The Congressional Budget Office projects the federal government could make about $1 billion from leases and sales in the area over the next decade, as would Alaska, which splits the profits with the federal government, according to the legislation.
Her Democratic counterpart on the Senate Energy and Natural Resources Committee, Sen. Maria Cantwell (D-Washington), accused Republicans of adding the controversial provisions just to secure a few additional votes, like Murkowski’s, for their tax bill and argued from an energy production standpoint the timing was actually strange as the price of oil and interest from developers has been relatively low.
“While they may have had the votes last night to pass this legislation, they certainly don’t have the consciousness of America,” Cantwell said on a call with reporters Wednesday. “We are going to take our case to the American public now,” Cantwell went on, vowing to fight the law in court, future legislation, and elections down the road.
“As one of the key truly, truly unique wild places left on the planet it makes no sense for the United States of America to abdicate their environmental stewardship,” Cantwell said.
The 19.6-million-acre refuge is currently the home and breeding ground for hundreds of thousands of caribou, some of the largest populations of polar bears in the world and millions of migratory birds. Scientists credit the creation of the refuge and protection of the land with the resurgence of the Porcupine Caribou Herd specifically.
“I do find it ironic that at a time when American children across the country are singing about reindeer pulling Santa’s sleigh, we are voting over destroying the most important caribou habitat, which are reindeer, in the entire country,” Collin O’Mara, President and CEO of National Wildlife Federation, said Wednesday, echoing Cantwell’s concern about the rareness and fragility of the land.
The Arctic National Wildlife Refuge has been a point of contention and political tug-of-war since its creation. In 1960, Congress first established the Arctic National Wildlife Range to preserve the unmatched wildlife and wilderness of the area. In 1980, President Jimmy Carter signed the Alaska National Interest Lands Conservation Act to solidify the area’s protective status.
For years, Republicans tried to chip away at the public land. Their efforts stalled significantly though in the wake of the in 1989 Exxon Valdez oil spill off the Alaskan coast. The spill, the largest in the country until the 2010 Deepwater Horizon spill in the Gulf of Mexico, sent approximately 11 million gallons of oil flooding into pristine water and impacted nearly 1,000 miles of coastline.

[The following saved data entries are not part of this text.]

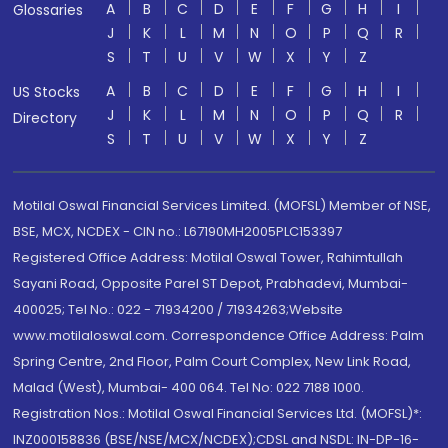
A
B
C
D
E
F
G
H
I
Glossaries
J
K
L
M
N
O
P
Q
R
S
T
U
V
W
X
Y
Z
A
B
C
D
E
F
G
H
I
US Stocks
J
K
L
M
N
O
P
Q
R
Directory
S
T
U
V
W
X
Y
Z
Motilal Oswal Financial Services Limited. (MOFSL) Member of NSE,
BSE, MCX, NCDEX - CIN no.: L67190MH2005PLC153397
Registered Office Address: Motilal Oswal Tower, Rahimtullah
Sayani Road, Opposite Parel ST Depot, Prabhadevi, Mumbai-
400025; Tel No.: 022 - 71934200 / 71934263;Website
www.motilaloswal.com. Correspondence Office Address: Palm
Spring Centre, 2nd Floor, Palm Court Complex, New Link Road,
Malad (West), Mumbai- 400 064. Tel No: 022 7188 1000.
Registration Nos.: Motilal Oswal Financial Services Ltd. (MOFSL)*:
INZ000158836 (BSE/NSE/MCX/NCDEX);CDSL and NSDL: IN-DP-16-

Sam Alexander a board member of Gwich’in international tribal council said politicians were blind to the “true value” of the area. The Gwich’in people live in the northern parts of Alaska and Canada. “Our congressional leadership is blind to the fact that the true value of the coastal plain is its place as America’s last, unspoiled wilderness,” Alexander told reporters on a call with environmentalists Wednesday.
In 1995, Republicans included a provision to open the area for oil exploration in a budget bill, but President Bill Clinton vetoed the legislation.
The Congressional Budget Office projects the federal government could make about $1 billion in revenue from leases and sales in the area over the next decade if it splits profits with the state of Alaska as outlined in the legislation.
“This is indicative of a much bigger agenda by this congress, led by Republicans, and this president to sell out our public lands to the highest bidder for short term gain,” Jamie Williams, president of The Wilderness Society, told reporters Wednesday, citing the Interior Department’s recent decision to change to the size and status of public lands and monuments in Utah. “This is not an isolated story. We know it is widely unpopular with the American people and we think we will prevail in the long run once the public really understands what is being done here.”